• ASSIGNMENT: Search the listing below for the line containing "Edirne Belediye Başkanı". From there through the line containing "Le 17/12/11", transcribe every line exactly, both ends included.

• EXCERPTED RECORDS:
====================

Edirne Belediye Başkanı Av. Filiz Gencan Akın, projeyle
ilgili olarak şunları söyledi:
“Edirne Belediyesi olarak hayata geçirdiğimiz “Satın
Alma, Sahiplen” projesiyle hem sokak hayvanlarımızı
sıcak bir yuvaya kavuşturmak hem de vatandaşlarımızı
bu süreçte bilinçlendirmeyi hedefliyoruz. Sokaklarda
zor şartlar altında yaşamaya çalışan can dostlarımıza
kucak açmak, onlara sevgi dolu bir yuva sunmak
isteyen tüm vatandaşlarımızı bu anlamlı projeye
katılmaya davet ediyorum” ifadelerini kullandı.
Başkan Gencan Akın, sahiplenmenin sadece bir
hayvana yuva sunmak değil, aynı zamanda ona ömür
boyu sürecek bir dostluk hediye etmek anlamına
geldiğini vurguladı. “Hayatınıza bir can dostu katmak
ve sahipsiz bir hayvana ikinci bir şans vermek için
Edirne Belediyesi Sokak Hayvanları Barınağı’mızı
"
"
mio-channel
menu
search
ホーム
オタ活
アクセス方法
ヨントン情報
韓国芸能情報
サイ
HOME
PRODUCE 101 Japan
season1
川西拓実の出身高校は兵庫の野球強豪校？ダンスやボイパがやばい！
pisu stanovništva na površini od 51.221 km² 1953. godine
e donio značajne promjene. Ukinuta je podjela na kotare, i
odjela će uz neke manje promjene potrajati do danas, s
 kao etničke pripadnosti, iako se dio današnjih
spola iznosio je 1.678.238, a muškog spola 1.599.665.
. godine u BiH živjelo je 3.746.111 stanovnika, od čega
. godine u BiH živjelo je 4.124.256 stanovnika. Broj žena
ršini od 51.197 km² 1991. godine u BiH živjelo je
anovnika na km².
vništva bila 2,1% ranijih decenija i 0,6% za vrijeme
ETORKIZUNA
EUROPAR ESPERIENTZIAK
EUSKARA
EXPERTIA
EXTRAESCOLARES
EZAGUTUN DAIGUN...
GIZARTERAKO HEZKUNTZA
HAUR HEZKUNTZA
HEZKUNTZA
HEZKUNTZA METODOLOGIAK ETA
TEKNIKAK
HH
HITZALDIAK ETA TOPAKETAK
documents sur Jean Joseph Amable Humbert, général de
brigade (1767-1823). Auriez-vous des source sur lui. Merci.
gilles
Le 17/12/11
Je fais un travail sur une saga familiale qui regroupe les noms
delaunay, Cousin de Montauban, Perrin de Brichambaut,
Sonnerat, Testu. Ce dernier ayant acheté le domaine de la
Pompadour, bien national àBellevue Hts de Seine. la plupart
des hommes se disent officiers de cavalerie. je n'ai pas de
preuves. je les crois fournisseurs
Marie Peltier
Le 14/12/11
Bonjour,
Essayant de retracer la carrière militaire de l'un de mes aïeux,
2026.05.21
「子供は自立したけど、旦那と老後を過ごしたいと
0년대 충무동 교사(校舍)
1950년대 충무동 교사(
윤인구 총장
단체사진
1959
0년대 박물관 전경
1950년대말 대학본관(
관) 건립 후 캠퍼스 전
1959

====================

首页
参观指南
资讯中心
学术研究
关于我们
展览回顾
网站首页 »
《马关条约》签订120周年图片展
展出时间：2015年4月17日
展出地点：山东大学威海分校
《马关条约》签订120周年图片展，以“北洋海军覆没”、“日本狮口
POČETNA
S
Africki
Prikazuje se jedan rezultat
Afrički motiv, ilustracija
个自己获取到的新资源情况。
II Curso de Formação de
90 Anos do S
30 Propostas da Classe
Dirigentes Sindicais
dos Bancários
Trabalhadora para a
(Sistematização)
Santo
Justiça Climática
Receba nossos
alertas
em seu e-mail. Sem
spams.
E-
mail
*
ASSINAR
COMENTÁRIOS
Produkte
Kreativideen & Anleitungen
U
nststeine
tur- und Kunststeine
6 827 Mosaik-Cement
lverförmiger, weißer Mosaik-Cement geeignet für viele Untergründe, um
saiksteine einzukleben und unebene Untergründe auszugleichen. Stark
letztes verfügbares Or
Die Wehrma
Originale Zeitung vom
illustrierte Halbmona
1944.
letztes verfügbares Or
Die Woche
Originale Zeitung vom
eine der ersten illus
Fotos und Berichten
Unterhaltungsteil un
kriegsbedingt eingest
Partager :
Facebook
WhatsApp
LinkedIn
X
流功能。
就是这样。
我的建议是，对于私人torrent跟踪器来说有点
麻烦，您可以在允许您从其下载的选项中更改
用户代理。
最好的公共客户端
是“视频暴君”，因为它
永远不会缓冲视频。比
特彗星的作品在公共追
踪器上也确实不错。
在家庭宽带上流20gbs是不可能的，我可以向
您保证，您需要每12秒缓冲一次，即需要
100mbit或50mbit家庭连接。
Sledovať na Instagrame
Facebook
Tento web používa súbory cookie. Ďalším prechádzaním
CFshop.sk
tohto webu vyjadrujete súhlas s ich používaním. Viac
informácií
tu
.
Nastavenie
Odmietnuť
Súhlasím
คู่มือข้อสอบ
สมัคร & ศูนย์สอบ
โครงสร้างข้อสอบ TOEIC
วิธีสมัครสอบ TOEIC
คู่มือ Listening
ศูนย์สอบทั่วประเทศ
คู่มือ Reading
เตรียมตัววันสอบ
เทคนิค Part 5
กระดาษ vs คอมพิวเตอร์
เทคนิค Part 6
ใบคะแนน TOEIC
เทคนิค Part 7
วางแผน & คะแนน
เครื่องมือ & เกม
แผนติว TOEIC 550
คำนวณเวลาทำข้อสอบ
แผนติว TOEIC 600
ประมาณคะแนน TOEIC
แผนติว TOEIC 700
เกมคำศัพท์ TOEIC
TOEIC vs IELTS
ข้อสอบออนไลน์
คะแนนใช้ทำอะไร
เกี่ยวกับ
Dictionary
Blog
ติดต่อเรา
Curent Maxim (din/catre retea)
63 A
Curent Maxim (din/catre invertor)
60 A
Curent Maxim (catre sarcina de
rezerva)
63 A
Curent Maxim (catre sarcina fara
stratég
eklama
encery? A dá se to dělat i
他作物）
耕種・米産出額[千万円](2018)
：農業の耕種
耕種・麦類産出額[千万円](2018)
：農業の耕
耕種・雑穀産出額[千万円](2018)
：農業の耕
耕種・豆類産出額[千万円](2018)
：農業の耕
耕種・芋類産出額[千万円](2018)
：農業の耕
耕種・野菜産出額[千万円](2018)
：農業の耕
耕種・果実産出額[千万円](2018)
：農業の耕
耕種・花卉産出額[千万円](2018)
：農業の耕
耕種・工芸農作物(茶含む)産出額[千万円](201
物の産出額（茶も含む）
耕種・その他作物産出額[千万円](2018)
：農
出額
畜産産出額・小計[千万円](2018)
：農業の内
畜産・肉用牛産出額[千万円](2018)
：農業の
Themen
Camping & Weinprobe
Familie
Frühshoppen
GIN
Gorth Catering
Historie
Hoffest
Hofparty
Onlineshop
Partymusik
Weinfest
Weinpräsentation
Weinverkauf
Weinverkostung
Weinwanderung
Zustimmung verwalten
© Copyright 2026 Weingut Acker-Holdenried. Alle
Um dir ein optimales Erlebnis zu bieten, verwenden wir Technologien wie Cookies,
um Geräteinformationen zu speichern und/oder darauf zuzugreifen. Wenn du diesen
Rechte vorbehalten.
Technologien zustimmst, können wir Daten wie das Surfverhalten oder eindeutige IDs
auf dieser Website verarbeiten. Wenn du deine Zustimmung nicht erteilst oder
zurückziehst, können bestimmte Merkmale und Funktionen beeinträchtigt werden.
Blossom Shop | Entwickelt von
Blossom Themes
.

====================

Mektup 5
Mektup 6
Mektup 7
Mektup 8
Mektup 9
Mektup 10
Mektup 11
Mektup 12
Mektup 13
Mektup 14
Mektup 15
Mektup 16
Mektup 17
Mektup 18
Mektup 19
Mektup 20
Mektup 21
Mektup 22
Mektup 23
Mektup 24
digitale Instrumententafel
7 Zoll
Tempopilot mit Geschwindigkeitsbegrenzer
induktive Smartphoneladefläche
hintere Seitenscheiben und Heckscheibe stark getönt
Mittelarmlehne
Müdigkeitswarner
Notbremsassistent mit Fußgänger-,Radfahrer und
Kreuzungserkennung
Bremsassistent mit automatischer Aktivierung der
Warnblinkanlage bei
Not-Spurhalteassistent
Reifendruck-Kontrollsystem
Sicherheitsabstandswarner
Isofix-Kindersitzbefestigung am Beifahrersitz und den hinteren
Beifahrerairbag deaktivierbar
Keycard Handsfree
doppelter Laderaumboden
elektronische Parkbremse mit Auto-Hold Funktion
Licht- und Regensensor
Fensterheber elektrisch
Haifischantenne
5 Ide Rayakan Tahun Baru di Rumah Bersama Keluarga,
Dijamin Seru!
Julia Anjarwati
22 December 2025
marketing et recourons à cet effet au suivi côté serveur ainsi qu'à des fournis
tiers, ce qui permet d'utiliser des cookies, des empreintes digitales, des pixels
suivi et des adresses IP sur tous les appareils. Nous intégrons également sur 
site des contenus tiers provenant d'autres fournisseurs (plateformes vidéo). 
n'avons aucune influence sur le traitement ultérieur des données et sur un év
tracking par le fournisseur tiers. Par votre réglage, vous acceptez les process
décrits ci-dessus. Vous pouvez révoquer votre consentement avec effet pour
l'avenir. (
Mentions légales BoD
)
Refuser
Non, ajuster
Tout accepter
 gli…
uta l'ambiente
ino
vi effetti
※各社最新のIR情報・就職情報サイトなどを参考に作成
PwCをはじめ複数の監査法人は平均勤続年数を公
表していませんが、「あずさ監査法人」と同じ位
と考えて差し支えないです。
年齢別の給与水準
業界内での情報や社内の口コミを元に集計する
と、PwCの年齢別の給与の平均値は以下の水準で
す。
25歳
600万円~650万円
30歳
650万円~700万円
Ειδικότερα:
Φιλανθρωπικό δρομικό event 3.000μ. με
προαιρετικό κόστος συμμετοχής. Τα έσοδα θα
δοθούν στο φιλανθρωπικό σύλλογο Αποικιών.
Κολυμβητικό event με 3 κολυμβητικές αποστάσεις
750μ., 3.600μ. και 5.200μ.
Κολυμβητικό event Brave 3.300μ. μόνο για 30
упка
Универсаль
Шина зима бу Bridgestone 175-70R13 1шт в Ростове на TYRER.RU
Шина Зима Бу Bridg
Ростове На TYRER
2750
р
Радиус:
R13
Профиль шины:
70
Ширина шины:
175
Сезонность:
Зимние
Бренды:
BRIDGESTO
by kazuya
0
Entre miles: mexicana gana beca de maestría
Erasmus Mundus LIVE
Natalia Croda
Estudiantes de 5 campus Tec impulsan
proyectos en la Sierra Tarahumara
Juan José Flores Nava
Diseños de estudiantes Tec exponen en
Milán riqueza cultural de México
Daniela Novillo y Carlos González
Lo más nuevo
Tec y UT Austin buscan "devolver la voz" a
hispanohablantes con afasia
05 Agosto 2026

====================

• ANSWER SPACE:
Edirne Belediye Başkanı Av. Filiz Gencan Akın, projeyle
ilgili olarak şunları söyledi:
“Edirne Belediyesi olarak hayata geçirdiğimiz “Satın
Alma, Sahiplen” projesiyle hem sokak hayvanlarımızı
sıcak bir yuvaya kavuşturmak hem de vatandaşlarımızı
bu süreçte bilinçlendirmeyi hedefliyoruz. Sokaklarda
zor şartlar altında yaşamaya çalışan can dostlarımıza
kucak açmak, onlara sevgi dolu bir yuva sunmak
isteyen tüm vatandaşlarımızı bu anlamlı projeye
katılmaya davet ediyorum” ifadelerini kullandı.
Başkan Gencan Akın, sahiplenmenin sadece bir
hayvana yuva sunmak değil, aynı zamanda ona ömür
boyu sürecek bir dostluk hediye etmek anlamına
geldiğini vurguladı. “Hayatınıza bir can dostu katmak
ve sahipsiz bir hayvana ikinci bir şans vermek için
Edirne Belediyesi Sokak Hayvanları Barınağı’mızı
"
"
mio-channel
menu
search
ホーム
オタ活
アクセス方法
ヨントン情報
韓国芸能情報
サイ
HOME
PRODUCE 101 Japan
season1
川西拓実の出身高校は兵庫の野球強豪校？ダンスやボイパがやばい！
pisu stanovništva na površini od 51.221 km² 1953. godine
e donio značajne promjene. Ukinuta je podjela na kotare, i
odjela će uz neke manje promjene potrajati do danas, s
 kao etničke pripadnosti, iako se dio današnjih
spola iznosio je 1.678.238, a muškog spola 1.599.665.
. godine u BiH živjelo je 3.746.111 stanovnika, od čega
. godine u BiH živjelo je 4.124.256 stanovnika. Broj žena
ršini od 51.197 km² 1991. godine u BiH živjelo je
anovnika na km².
vništva bila 2,1% ranijih decenija i 0,6% za vrijeme
ETORKIZUNA
EUROPAR ESPERIENTZIAK
EUSKARA
EXPERTIA
EXTRAESCOLARES
EZAGUTUN DAIGUN...
GIZARTERAKO HEZKUNTZA
HAUR HEZKUNTZA
HEZKUNTZA
HEZKUNTZA METODOLOGIAK ETA
TEKNIKAK
HH
HITZALDIAK ETA TOPAKETAK
documents sur Jean Joseph Amable Humbert, général de
brigade (1767-1823). Auriez-vous des source sur lui. Merci.
gilles
Le 17/12/11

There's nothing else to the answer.